The CESAM project is a contract of the ACI Sécurité Informatique, involving TANC , P. Gaudry from SPACES/CACAO and the crypto team at ENS. The goal of this project is to study cryptographic protocols involving elliptic curves, with a view towards specific environment where the resources (cpu, memory, bandwidth) are limited.
In [30] , an authenticated key exchange algorithm is designed using specific properties of elliptic curves, namely the existence of the quadratic twist that can be associated to any elliptic curve. The nice feature of this approach is that it is possible to prove the security of the protocol in the standard model, and in particular without relying on the controversial Random Oracle Model. Indeed, in key exchange protocols, the session key is usually obtained via the application of a hash function to a group element. In the present case, this hash function is no longer necessary.
The curves that can be used in this protocol are not the same as the curves that are used in classical protocols, since the group orders of the curve and of the quadratic twist both need to be prime. A. Enge has made use of the complex multiplication approach presented above to generate such curves. Finding curves of cryptographic size (192 bits) is a matter of seconds with his implementation. A note is in preparation.
In the same direction, N. Gürel [39] has provided new tools to avoid the use of hash functions in elliptic curve key exchange protocols. The method is simple to put in practice, since one just takes some of the bits of the abscissa of a point. The difficult part is to give a rigorous proof that if this point is indistinguishable from a random point then the bits that are extracted are indistinguishable from random bits. N. Gürel proved this result in two contexts: the case where the base field is an extension of degree 2, and in the case where the base field is a prime field. In the former case, one can extract 1/2 of the bits of the abscissa, whereas in the latter case the extraction rate is lower (and depends on the indistinguishability that is required).
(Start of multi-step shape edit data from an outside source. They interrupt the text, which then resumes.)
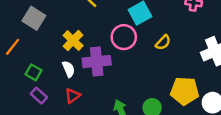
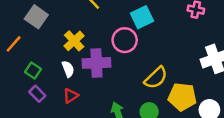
yellow semicircle: (163, 42) -> (156, 78), moved, size x1.5

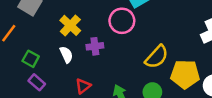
purple cross: (96, 63) -> (95, 46), size x0.6
red triangle: (71, 96) -> (83, 86), moved

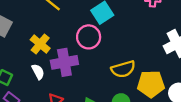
purple cross: (95, 46) -> (64, 62), size x1.6
yellow semicircle: (157, 57) -> (123, 69), turned 35

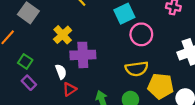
pink circle: (89, 37) -> (141, 34), moved
white semicircle: (38, 72) -> (61, 72), moved

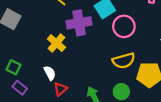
yellow cross: (63, 35) -> (56, 43), moved
purple cross: (83, 55) -> (79, 23), moved

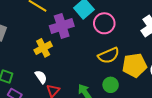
yellow cross: (56, 43) -> (43, 48), turned 30

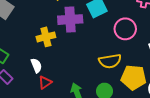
pink circle: (104, 23) -> (125, 29), moved

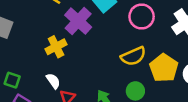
purple cross: (70, 20) -> (78, 21), turned -30
yellow pentagon: (134, 77) -> (164, 68), turned -30

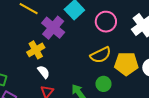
yellow pentagon: (164, 68) -> (126, 64), turned -30
white semicircle: (53, 81) -> (44, 72), moved

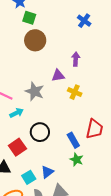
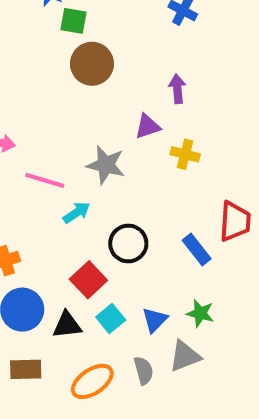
green star: (77, 160) -> (200, 313), moved
cyan square: (29, 177) -> (111, 318), moved

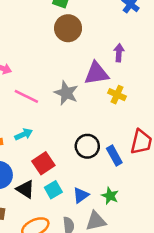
purple triangle: (148, 126) -> (96, 73), size x1.5
cyan arrow: (77, 213) -> (24, 134), moved
black circle: (128, 244) -> (87, 146), moved
black triangle: (67, 325) -> (25, 189), turned 30

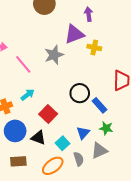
gray star: (66, 93) -> (54, 55), turned -30
pink line: (26, 96) -> (23, 64), turned 36
blue rectangle: (114, 155) -> (100, 105), moved
cyan square: (53, 190) -> (63, 143), moved

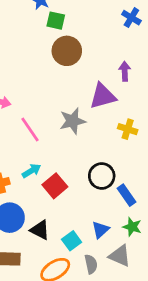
yellow cross: (94, 47) -> (128, 129), moved
red square: (48, 114) -> (55, 186), moved
gray triangle: (99, 151) -> (120, 256), turned 42

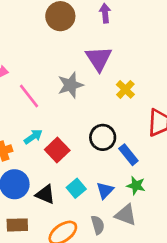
purple arrow: (125, 71) -> (105, 13), moved
purple triangle: (103, 96) -> (99, 59), turned -44
yellow cross: (128, 129) -> (125, 89), turned 30
cyan square: (72, 241) -> (76, 188), moved

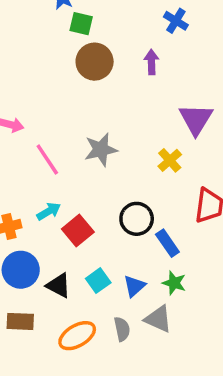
purple triangle: (99, 59) -> (196, 119), moved

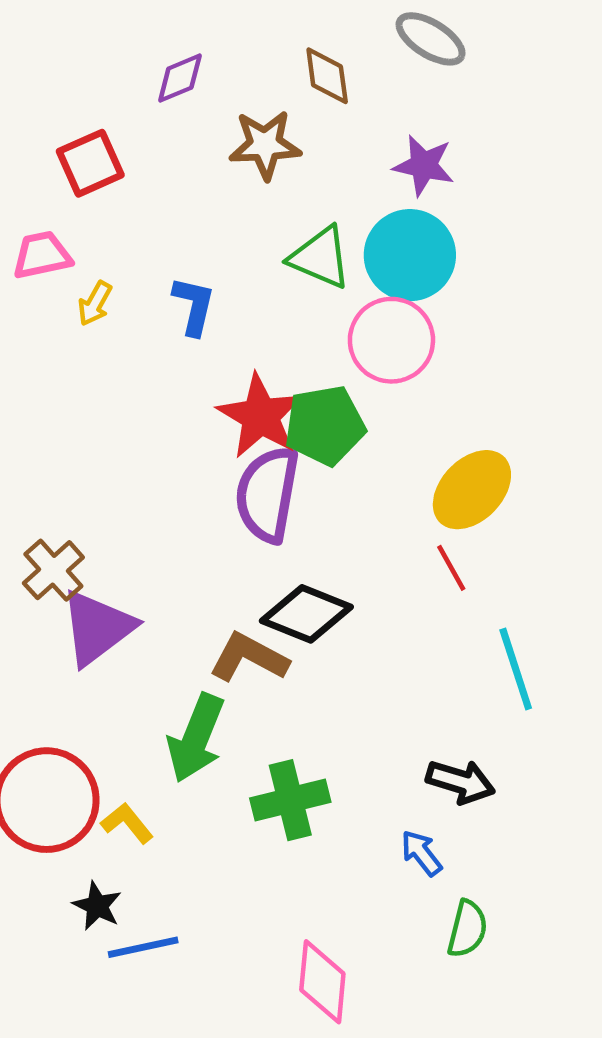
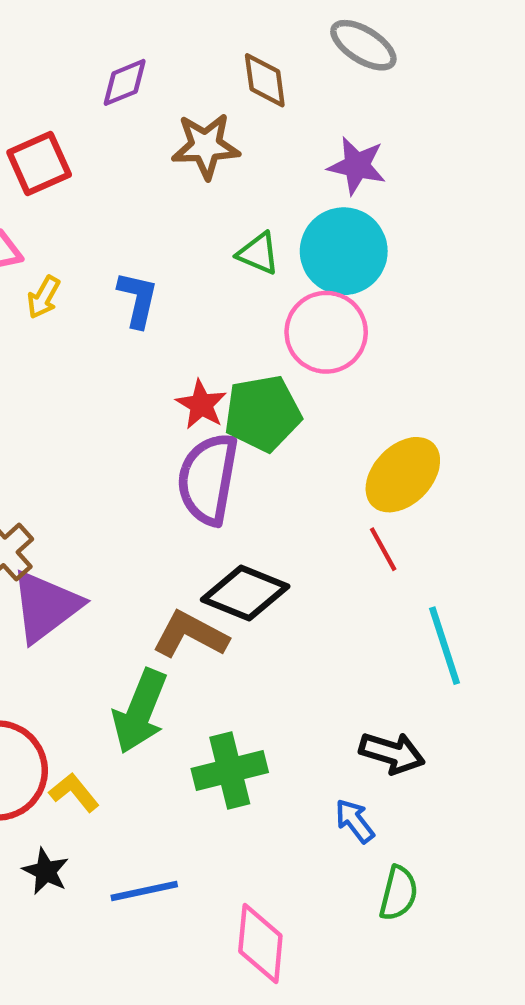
green triangle: (320, 257) -> (258, 253), size x0.7
red star: (260, 416) -> (201, 405), size x0.6
blue line: (143, 947) -> (144, 891), moved

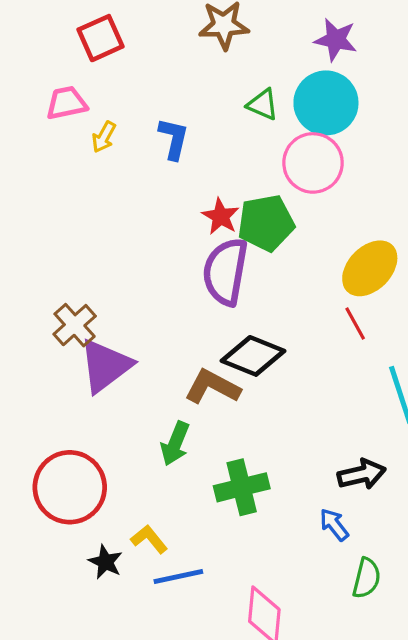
green arrow: (140, 711) -> (175, 444), size x0.7
black arrow: (392, 753) -> (362, 474), turned -30
yellow L-shape: (74, 792) -> (149, 539), moved

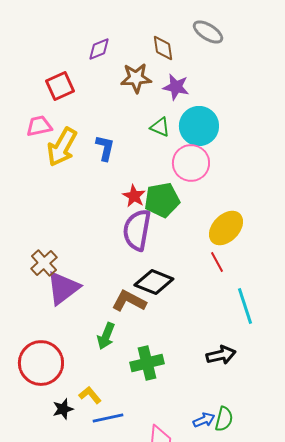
purple star: (336, 40) -> (176, 87), moved
yellow arrow: (104, 137) -> (62, 147), size x2.0
blue arrow: (334, 525) -> (204, 420), moved, turned 105
black star: (105, 562) -> (63, 409), turned 30

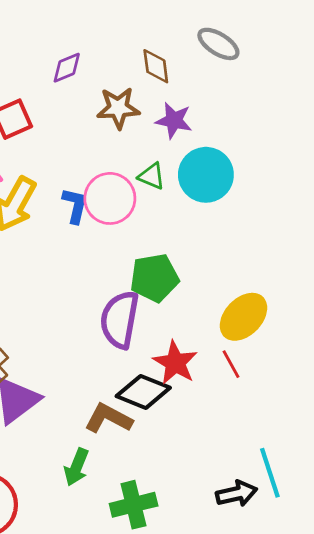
pink circle: (191, 163) -> (110, 198), moved
red star: (134, 196) -> (175, 363), moved, size x1.4
cyan line: (245, 306) -> (270, 473), moved

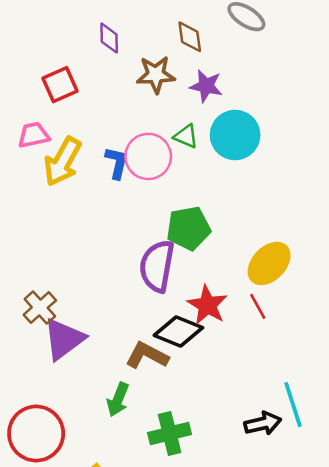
purple diamond: (67, 68) -> (109, 38), turned -68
Security in ad hoc networks
Participants : François Morain, Javier Herranz, Fabien Laguillaumie.
F. Morain and D. Augot (CODES ) participate in the ACI SERAC (SEcuRity models and protocols for Ad-hoC Networks), which started in september 2004. Their interest there is to understand the (new?) cryptographic needs required and to try to invent new trust models.
It is clear that the recent arrival of Hipercom (also a member of SERAC) at École polytechnique triggers new collaborations in that direction.
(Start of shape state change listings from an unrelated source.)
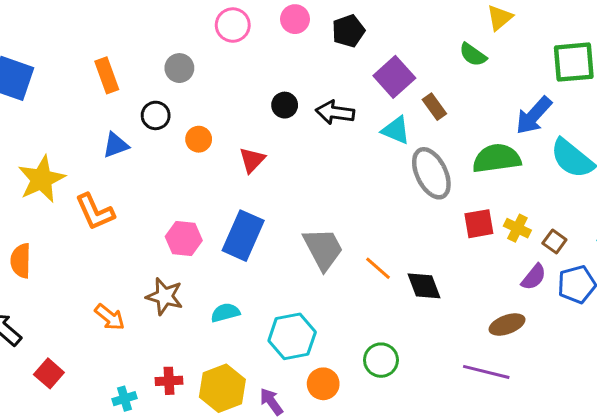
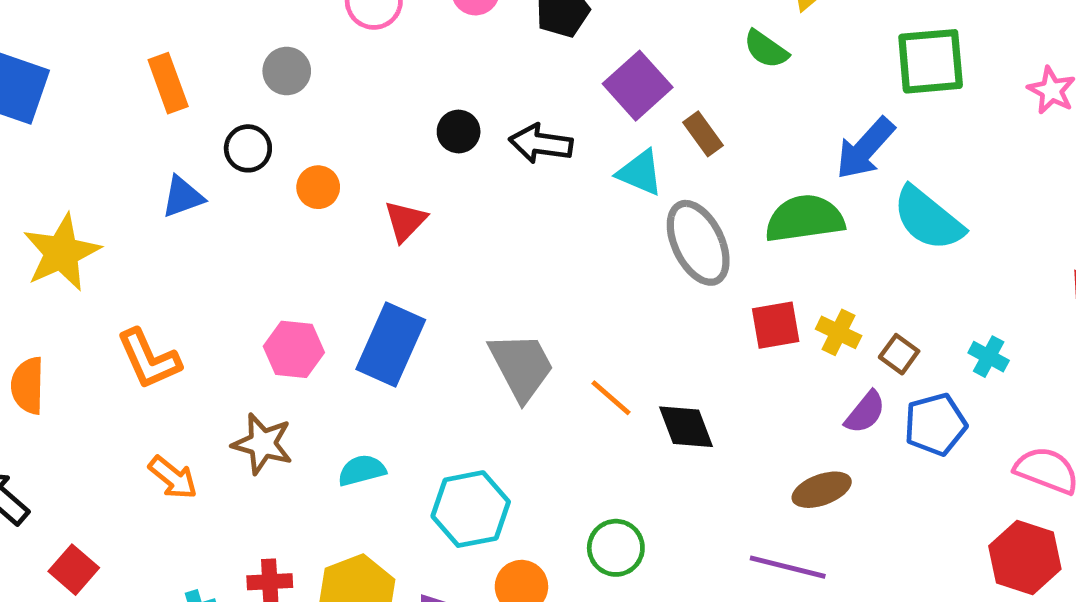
orange L-shape: (95, 212) -> (149, 359), moved

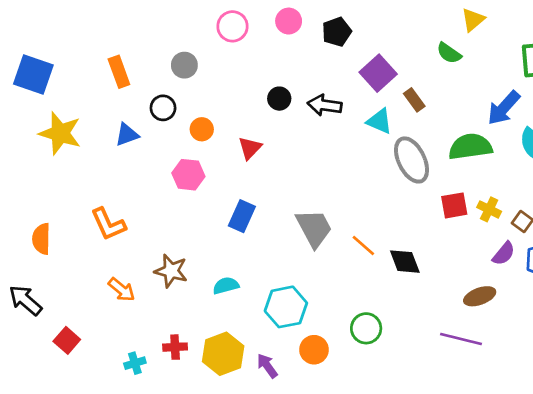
yellow star: (62, 253) -> (60, 133), moved, turned -30
blue rectangle: (391, 344) -> (242, 216), size x0.7
pink hexagon: (294, 349) -> (188, 175), moved

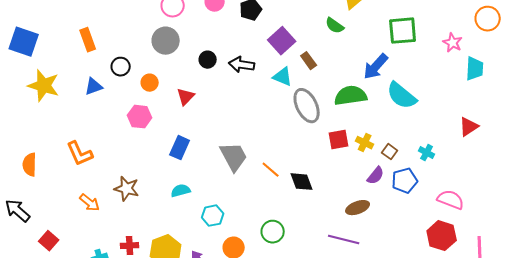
gray circle: (184, 65) -> (166, 41), moved, size x1.4
cyan semicircle: (226, 286) -> (181, 191), moved
cyan hexagon: (286, 307) -> (213, 216), size x0.7

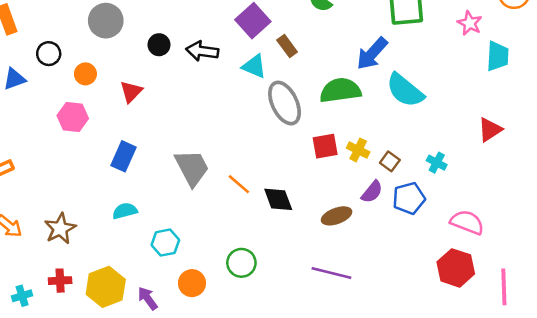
brown star: (127, 189) -> (60, 229), moved, turned 30
brown ellipse: (358, 208) -> (337, 216), moved

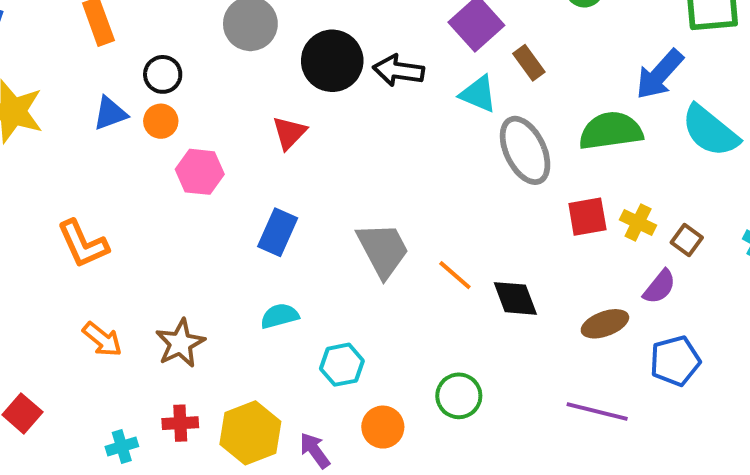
black circle: (159, 45) -> (332, 61), size x1.8
orange circle: (85, 74) -> (161, 121), moved
blue pentagon: (409, 198) -> (675, 361), moved

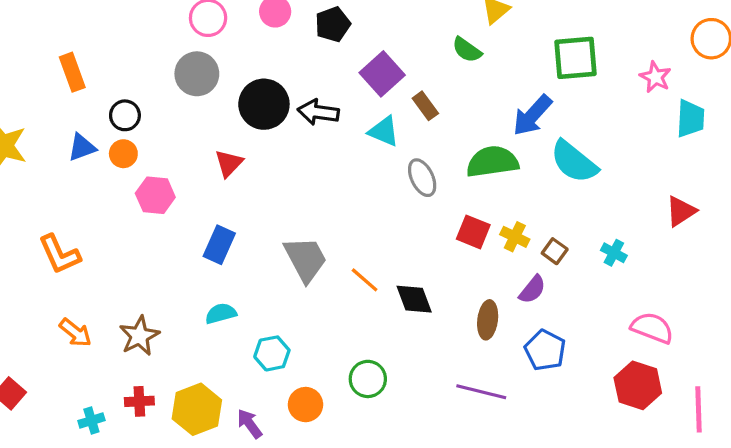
gray ellipse: (525, 150) -> (422, 178), size x0.7
red square: (587, 217) -> (473, 232), turned 32
brown ellipse: (605, 324) -> (488, 320), turned -63
blue pentagon: (675, 361) -> (545, 350), turned -30

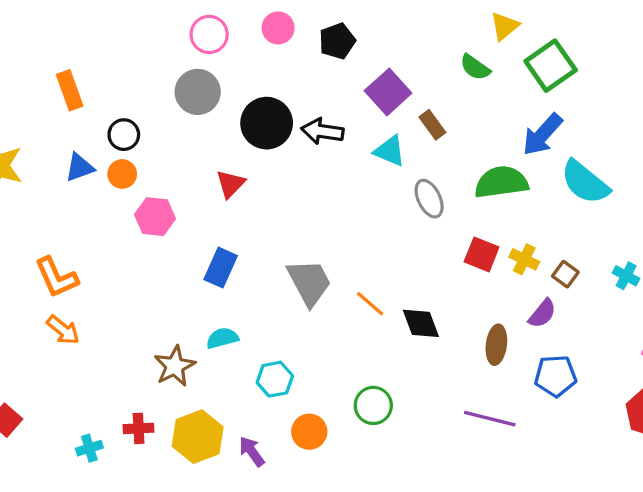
green square: (575, 58) -> (551, 66), moved, turned -30
orange arrow: (75, 333) -> (63, 330), moved
brown star: (139, 336) -> (175, 366), moved
blue pentagon: (545, 350) -> (555, 376), turned -30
A collaboration between TANC (J. Herranz, F. Laguillaumie) and CODES (R. Bhaskar) via the SERAC project of the ACI S&I has led to [16] .
Achieving secure routing in ad-hoc networks is a big challenge. The typical way to prevent or reduce the possible attacks is to use mechanisms to authenticate the origin of all messages. Standard (asymmetric) signature schemes provide these mechanisms, but may result in inefficient implementations, especially when many nodes (and so many signatures) are expected.
Some of these efficiency problems can be reduced with the use of aggregate signatures, which improve the length and the cost of managing many different signatures. In this article, they propose a new concept, aggregate designated verifier signature schemes, which can be implemented in a more efficient way than standard aggregate signatures (for example by using MACs). Such schemes can be sufficient to authenticate the establishment of routes in reactive protocols. Formal definitions for the new primitive and the required security properties are given. Moreover a specific and efficient scheme is proposed which uses MACs, and is proven secure in the random oracle model.
[11] is an extension of their work in [16] : they especially add the ID-based feature.
J. Herranz and F. Laguillaumie have given a series of lectures on digital signatures for the members of the SERAC project.